Data from a UK National Health Service (NHS) EndoBarrier Registry presented at the American Diabetes Association’s 77th Scientific Sessions demonstrated that metabolic improvements made by patients while implanted with EndoBarrier were sustained six months after EndoBarrier was explanted.

The poster presentation, ‘Maintenance of Efficacy After Endobarrier in UK 1st National Health Service (NHS) Endobarrier Service,’ detailed data from 12 patients in the inaugural NHS EndoBarrier service at City Hospital in Birmingham, UK. These patients completed a 12-month implantation of EndoBarrier and were evaluated six months following explantation: 75 percent (nine out of the 12) sustained considerable metabolic improvements, including weight loss, BMI reduction and lower glucose levels (Table 1).

“This data from the ABCD Worldwide EndoBarrier Registry is from a range of patients from our practice who remained obese and with poor diabetes control despite all of the standard treatments,” said Dr Robert Ryder, consulting diabetologist at City Hospital.  “The intent of this study was to evaluate the effect of EndoBarrier in a real-world practice environment.”

Data from 12 patients six months after the removal of EndoBarrier demonstrates an average weight loss of more than 14kg from the baseline and average reduction in BMI of 5.6 points. Additionally, HbA1c levels in patients decreased by an average 26.7mmol/mol or an average of 2.0 percent from baseline levels.

Table 1: ABCD outcomes in 12 patients at baseline, six-month, 12-month and six-month explant

“Understanding the longer-term impact of Endobarrier is essential as we consider different metabolic interventions to address obesity and type 2 diabetes,” added Ryder. “In addition to sustained weight loss, BMI reduction and glucose improvement, these patients self-reported considerable improvements in wellbeing, energy, fitness and exercise ability.  Most exciting is that three of nine patients discontinued insulin at month twelve, and the fourth patient eliminated insulin during the six months post explant.”

Nine of the 12 patients in the study were treated with insulin prior to the implantation of EndoBarrier. At six months post-explantation, four patients representing 44 percent of those insulin-treated patients were able to discontinue insulin entirely.

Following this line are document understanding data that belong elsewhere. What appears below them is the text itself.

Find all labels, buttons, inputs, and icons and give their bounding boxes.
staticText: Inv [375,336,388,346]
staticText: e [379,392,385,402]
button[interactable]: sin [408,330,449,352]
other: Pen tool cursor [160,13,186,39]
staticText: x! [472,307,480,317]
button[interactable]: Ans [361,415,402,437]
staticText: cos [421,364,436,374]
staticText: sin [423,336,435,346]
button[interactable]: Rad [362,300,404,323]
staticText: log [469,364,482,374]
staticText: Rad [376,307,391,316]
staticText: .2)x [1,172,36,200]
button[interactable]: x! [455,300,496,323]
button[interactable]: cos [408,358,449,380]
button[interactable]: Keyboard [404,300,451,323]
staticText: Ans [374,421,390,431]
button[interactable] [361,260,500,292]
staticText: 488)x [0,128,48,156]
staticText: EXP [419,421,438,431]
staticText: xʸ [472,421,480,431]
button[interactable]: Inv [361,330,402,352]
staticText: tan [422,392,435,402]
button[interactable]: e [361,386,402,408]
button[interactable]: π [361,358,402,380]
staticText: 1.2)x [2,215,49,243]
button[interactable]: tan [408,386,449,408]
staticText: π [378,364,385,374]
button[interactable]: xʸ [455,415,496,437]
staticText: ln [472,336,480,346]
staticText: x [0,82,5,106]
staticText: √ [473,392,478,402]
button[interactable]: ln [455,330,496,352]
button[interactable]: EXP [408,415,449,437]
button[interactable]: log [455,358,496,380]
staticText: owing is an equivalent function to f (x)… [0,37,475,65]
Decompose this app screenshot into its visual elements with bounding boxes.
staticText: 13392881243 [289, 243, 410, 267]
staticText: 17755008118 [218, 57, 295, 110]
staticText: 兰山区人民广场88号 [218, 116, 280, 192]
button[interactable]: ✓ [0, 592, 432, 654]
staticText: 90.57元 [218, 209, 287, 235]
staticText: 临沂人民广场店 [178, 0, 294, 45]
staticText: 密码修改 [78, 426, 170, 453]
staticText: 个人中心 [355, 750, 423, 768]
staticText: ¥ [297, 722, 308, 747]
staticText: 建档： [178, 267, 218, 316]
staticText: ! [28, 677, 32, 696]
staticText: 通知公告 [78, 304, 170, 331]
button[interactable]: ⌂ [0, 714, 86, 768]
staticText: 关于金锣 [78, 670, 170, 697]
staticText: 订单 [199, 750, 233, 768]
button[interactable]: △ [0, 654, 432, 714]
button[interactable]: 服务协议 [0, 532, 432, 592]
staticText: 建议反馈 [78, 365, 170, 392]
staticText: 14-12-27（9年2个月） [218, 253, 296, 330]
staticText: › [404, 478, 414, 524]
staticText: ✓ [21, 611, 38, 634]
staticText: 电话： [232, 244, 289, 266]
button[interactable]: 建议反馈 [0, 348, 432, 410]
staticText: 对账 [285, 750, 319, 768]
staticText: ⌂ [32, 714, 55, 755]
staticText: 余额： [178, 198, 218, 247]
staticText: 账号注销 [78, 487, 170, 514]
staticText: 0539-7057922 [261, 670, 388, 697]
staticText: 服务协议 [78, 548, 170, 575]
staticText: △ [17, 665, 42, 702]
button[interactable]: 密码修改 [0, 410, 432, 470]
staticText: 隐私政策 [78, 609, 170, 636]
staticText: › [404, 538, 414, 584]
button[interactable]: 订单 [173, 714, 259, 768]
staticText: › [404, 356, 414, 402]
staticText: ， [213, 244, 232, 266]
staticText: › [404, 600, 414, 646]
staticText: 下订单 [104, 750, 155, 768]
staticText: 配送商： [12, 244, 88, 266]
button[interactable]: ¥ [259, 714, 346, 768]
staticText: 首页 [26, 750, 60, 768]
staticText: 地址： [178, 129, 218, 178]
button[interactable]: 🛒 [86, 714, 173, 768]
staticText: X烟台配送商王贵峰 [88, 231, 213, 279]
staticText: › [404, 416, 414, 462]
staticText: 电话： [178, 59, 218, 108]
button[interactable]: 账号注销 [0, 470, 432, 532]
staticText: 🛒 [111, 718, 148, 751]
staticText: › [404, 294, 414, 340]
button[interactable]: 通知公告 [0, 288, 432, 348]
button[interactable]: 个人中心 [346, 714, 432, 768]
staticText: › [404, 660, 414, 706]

“The team at City Hospital in Birmingham created the first NHS service and with that service have demonstrated that EndoBarrier is highly effective in treating patients with refractory type 2 diabetes and obesity,” said Scott Schorer, president and chief executive officer of GI Dynamics. “Most notable is the durability data showing retention of much of the HbA1c reductions despite significant reductions in median insulin usage at six months post explant from 104 iu/day to 10 iu/day. In addition to strong durability data six months following the removal of EndoBarrier, the patients themselves gave this innovative procedure high marks. Eighty-one percent of the patients would be highly likely to recommend EndoBarrier to friends and family members.”